An AI game of cat and mouse
In terms of AI governance, there is a sort of cat-and-mouse dynamic at work in the genAI landscape. “Many of the technologies for governance and creating guardrails are themselves AI solutions,” Yamin explains. “As AI becomes stronger, our ability to use these technologies safely also improves.” He acknowledges the lack of standardized guidelines, noting that appropriate AI use “depends on the use case, the market, and even the individual working with these tools. In the coming years, you’d expect some of these things to be standardized, especially across markets.”
To address these challenges, companies like Copyleaks are developing adaptive AI-powered detection models, contributing to an emerging ecosystem dedicated to generative AI security. “I think there will be a whole ecosystem, and it’s already a trend that is starting,” says Yamin. “Really, like what cybersecurity is for any other technological field, the same thing will be needed for generative AI. It’s about making sure you’re able to identify and resolve threats related to generative AI.” He adds, “We are also an AI company. We have models that are able to adapt if we’re feeding them a lot of examples.
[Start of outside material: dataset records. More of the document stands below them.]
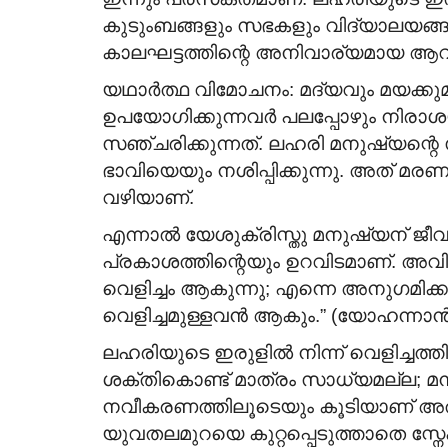
കുടുംബങ്ങളും സഭകളും വിദ്യാലയങ്ങളു
കാലഘട്ടത്തിന്റെ അനിവാര്യമായ ആ
യഥാർത്ഥ വിമോചനം: മദ്യവും മയക്കുമരുന
ഉപയോഗിക്കുന്നവർ പലപ്പോഴും നിരാ
സഞ്ചരിക്കുന്നത്. ലഹരി മനുഷ്യന്റെ
ഭാവിയെയും നശിപ്പിക്കുന്നു. അത് മരണത
വഴിയാണ്.
എന്നാൽ യേശുക്രിസ്തു മനുഷ്യന് ജീ
പ്രകാശത്തിന്റെയും ഉറവിടമാണ്. അവിട
വെളിച്ചം ആകുന്നു; എന്നെ അനുഗമിക്
വെളിച്ചമുള്ളവൻ ആകും.” (യോഹന്നാൻ 
ലഹരിയുടെ ഇരുളിൽ നിന്ന് വെളിച്ചത്തി
ശക്തികൊണ്ട് മാത്രം സാധ്യമല്ല; 
നവീകരണത്തിലൂടെയും കൂടിയാണ് അത് 
യുവതലമുറയെ കുറ്റപ്പെടുത്താതെ സ്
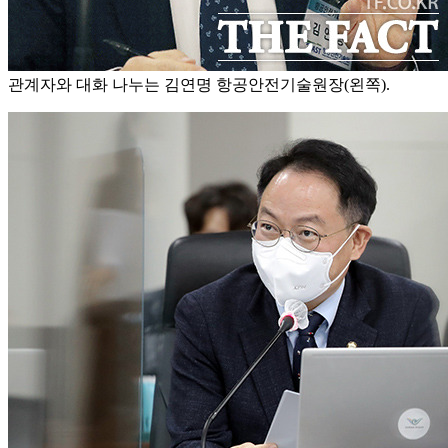
관계자와 대화 나누는 김연명 항공안전기술원장(왼쪽).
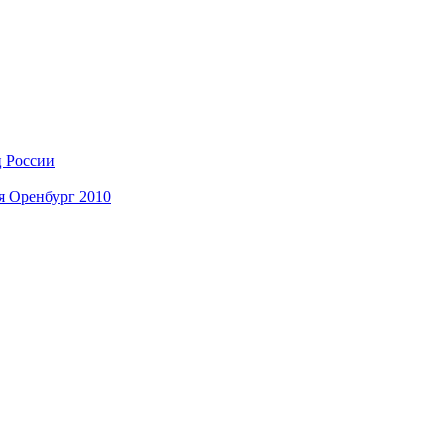
ц России
я Оренбург 2010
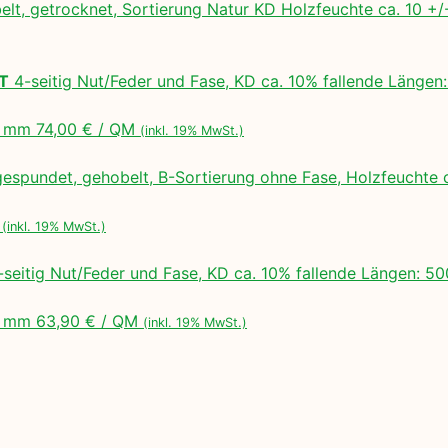
lt, getrocknet, Sortierung Natur KD Holzfeuchte ca. 10 
LT
4-seitig Nut/Feder und Fase, KD ca. 10% fallende Lä
 mm 74,00 € / QM
(inkl. 19% MwSt.)
espundet, gehobelt, B-Sortierung ohne Fase, Holzfeuchte 
M
(inkl. 19% MwSt.)
seitig Nut/Feder und Fase, KD ca. 10% fallende Längen:
 mm 63,90 € / QM
(inkl. 19% MwSt.)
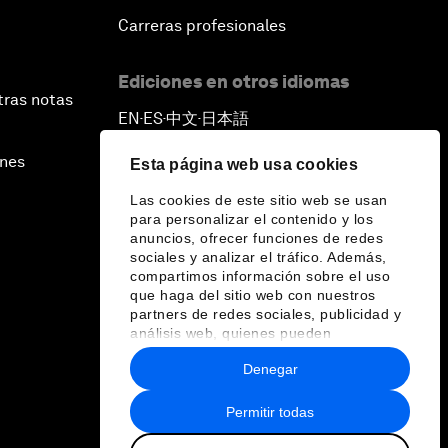
Carreras profesionales
Ediciones en otros idiomas
tras notas
EN
ES
中文
日本語
▪
▪
▪
ines
Esta página web usa cookies
Las cookies de este sitio web se usan
para personalizar el contenido y los
anuncios, ofrecer funciones de redes
sociales y analizar el tráfico. Además,
compartimos información sobre el uso
que haga del sitio web con nuestros
partners de redes sociales, publicidad y
análisis web, quienes pueden
combinarla con otra información que les
Denegar
haya proporcionado o que hayan
recopilado a partir del uso que haya
hecho de sus servicios.
Permitir todas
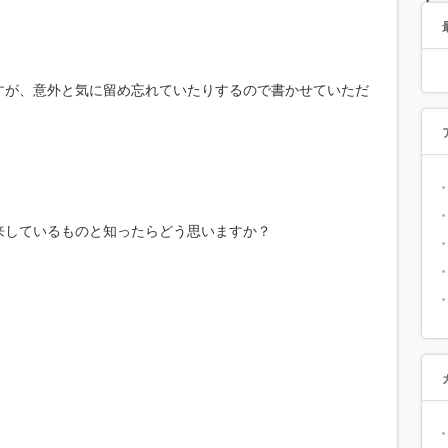
すが、意外と気に留め忘れていたりするので書かせていただ
来しているものと知ったらどう思いますか？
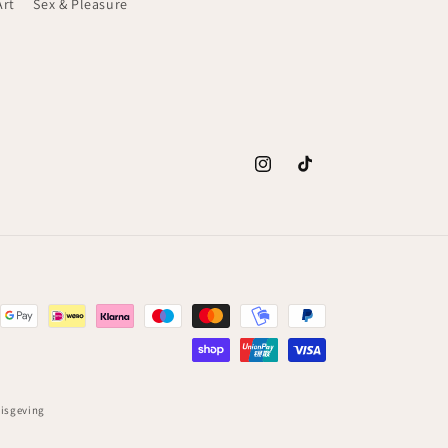
Art
Sex & Pleasure
Instagram
TikTok
nisgeving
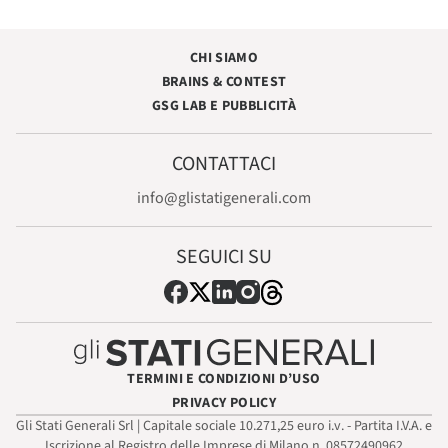
CHI SIAMO
BRAINS & CONTEST
GSG LAB E PUBBLICITÀ
CONTATTACI
info@glistatigenerali.com
SEGUICI SU
TERMINI E CONDIZIONI D’USO
PRIVACY POLICY
Gli Stati Generali Srl | Capitale sociale 10.271,25 euro i.v. - Partita I.V.A. e
Iscrizione al Registro delle Imprese di Milano n. 08572490962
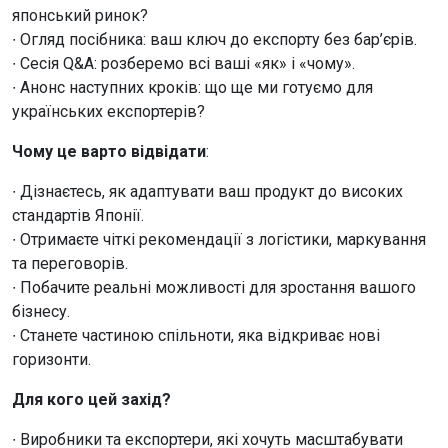
японський ринок?
∙ Огляд посібника: ваш ключ до експорту без бар’єрів.
∙ Сесія Q&A: розберемо всі ваші «як» і «чому».
∙ Анонс наступних кроків: що ще ми готуємо для
українських експортерів?
Чому це варто відвідати
:
∙ Дізнаєтесь, як адаптувати ваш продукт до високих
стандартів Японії.
∙ Отримаєте чіткі рекомендації з логістики, маркування
та переговорів.
∙ Побачите реальні можливості для зростання вашого
бізнесу.
∙ Станете частиною спільноти, яка відкриває нові
горизонти.
Для кого цей захід?
∙ Виробники та експортери, які хочуть масштабувати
We’re constantly updating with new versions, mixing models, and training our models on real-world examples. It’s very comprehensive.”
Transparency and disclosure are priorities in side-stepping these challenges. While a certain level of AI use is becoming normalized, as Yamin notes, it’s crucial to disclose its presence and ensure that individuals are not simply replicating AI-generated content. “A lot of [academic] organizations understand that a certain level of generative AI is acceptable and is almost to be expected at this point,” Yamin said. “But it’s crucial that first of all, when it’s there, you have to say that it’s there,” Yamin emphasized.
Consider how university math classes eventually allowed and normalized the use of graphing calculators in the early 1990s. Students could cut down on arithmetic while still learning the underlying mathematical concepts. Similarly, generative AI can be a powerful tool for enhancing learning and streamlining certain tasks in education. GenAI can serve as a tutor in some respects. But its presence should not overshadow the importance of struggling with the thorny problems of learning. Just as students still need to grasp core mathematical principles even with a calculator, learners must actively engage with the material and develop their own critical thinking skills, even when incorporating AI help along the way. Yamin stresses the importance of this active engagement and creativity. When working with AI tools, it is important to transform AI-generated content into a product of your own intellect. “Make sure that you’re really making it your own,” Yamin concluded.
Michael Zeldich says
These problems will persist as long as “AI assistants” remain the product of programmable systems incapable of understanding the meaning of what is happening.
It is interesting that science is still unable to explain why living organisms do not need to be trained on large data sets.